8 of the world records for CSP industry made by Noor Energy 1
• world’s largest single-site investment project in CSP based on IPP model – USD 4.4 billion (AED 15.78 billion)
• world’s largest capacity of single CSP+PV project – 950MW
• world’s largest area of single CSP+PV project – 44 square kilometers
• world’s biggest quantity of molten salt used in single CSP project – 550,000 tons
• world’s tallest CSP tower – 260m
• world-leading tower with wireless heliostat technology – 70,000 heliostats
• world’s largest trough in a commercial CSP project – 8.2m
• most competitive LCOE – USD 7.3 cents /kWh, which can compete with fossil fuel electricity in UAE.
Company SteelPro 4 s.r.o. was awarded to make a Basic Design 3D model, general arrangement drawings, and to model all connections for steel structures of a 36-meter-high solar receiver (MSR), with a total weight of around 900 tons.
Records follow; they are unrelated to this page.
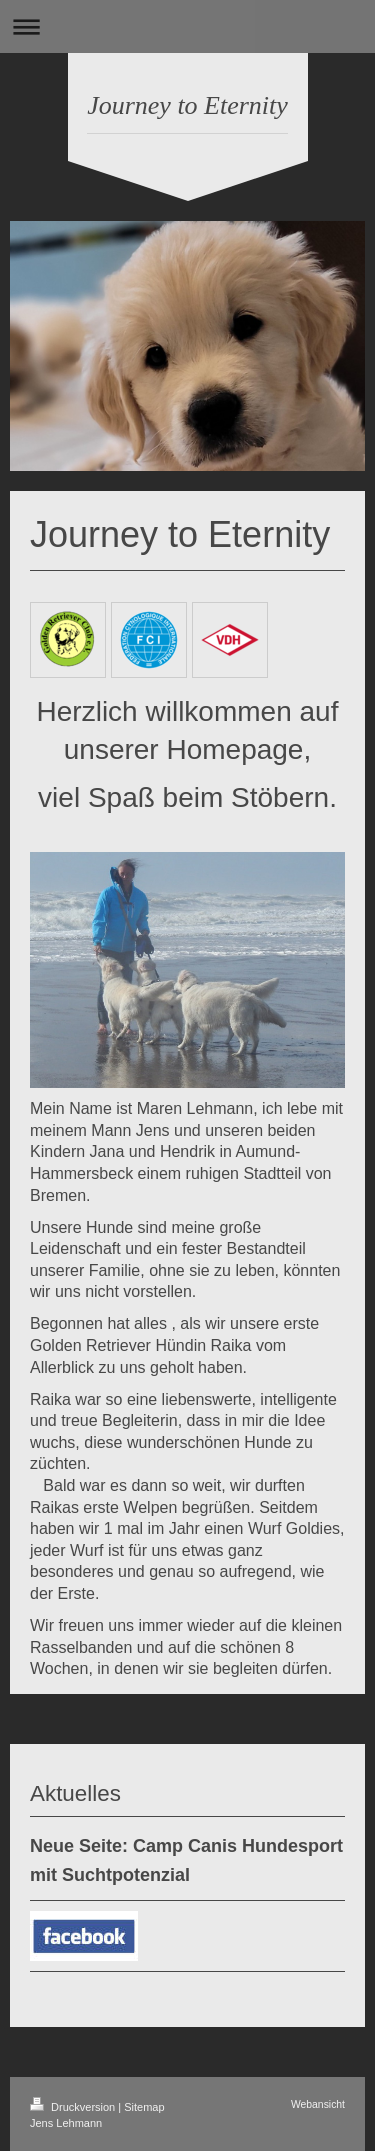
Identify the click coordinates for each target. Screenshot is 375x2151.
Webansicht (318, 2104)
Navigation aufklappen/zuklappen (187, 26)
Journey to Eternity (187, 105)
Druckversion (74, 2107)
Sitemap (144, 2107)
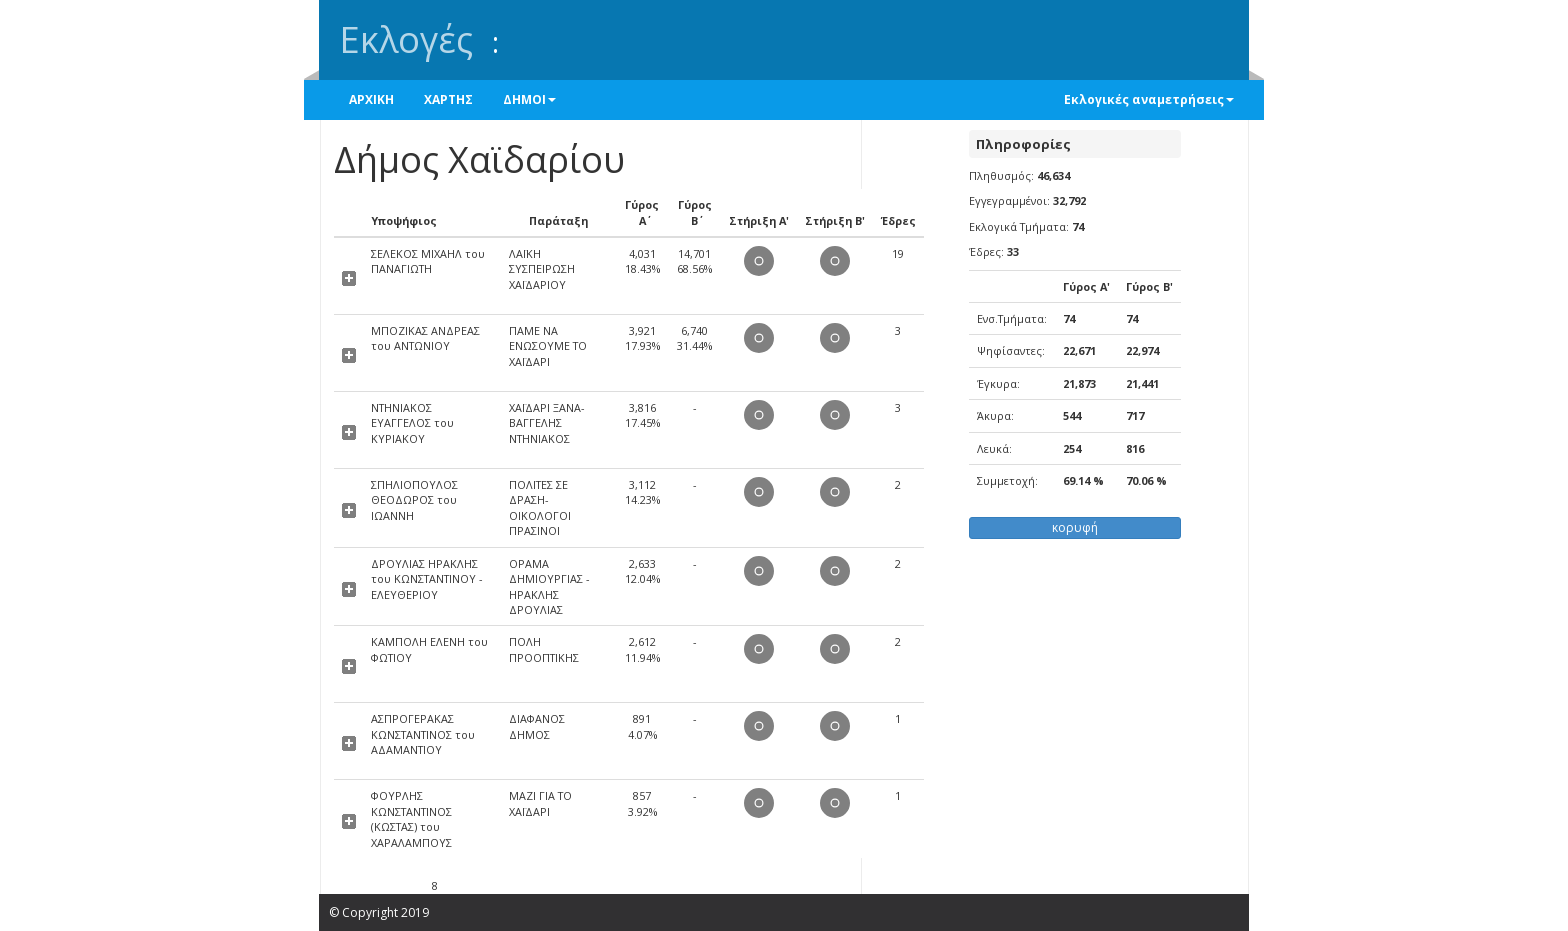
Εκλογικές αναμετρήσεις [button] (1149, 99)
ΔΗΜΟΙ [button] (529, 99)
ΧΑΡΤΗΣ (448, 99)
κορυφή (1075, 527)
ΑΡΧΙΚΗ (371, 99)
The main steel structure is made of 16 columns, which are supported by three main platforms. The main steel structure is completed using secondary structures of platforms, various walkways, and supports for the equipment.
Because of the structure’s shape, a large amount of placed equipment and piping routes were necessary to communicate with the receiver’s main architect and also with the structural engineer’s office (Allcons Industry s.r.o.) about the design itself, but also to find the best solution for technology space requirements and its clashes with the structures.
The big advantage of the project was the opportunity to exchange 3D models with different professions and be able to check the progress of works, but also its continuity with each other. Also, because of the required delivery dates, it was used as an opportunity to split the structure into different production units, which were immediately released to the buyer and producer upon completion, who made his drawings for both the workshop and the site.
Another unique point of the project was the fact that because of the structural complexity, the 3D model was for all communication and data exchange preceded to standard drawings, which were issued later on.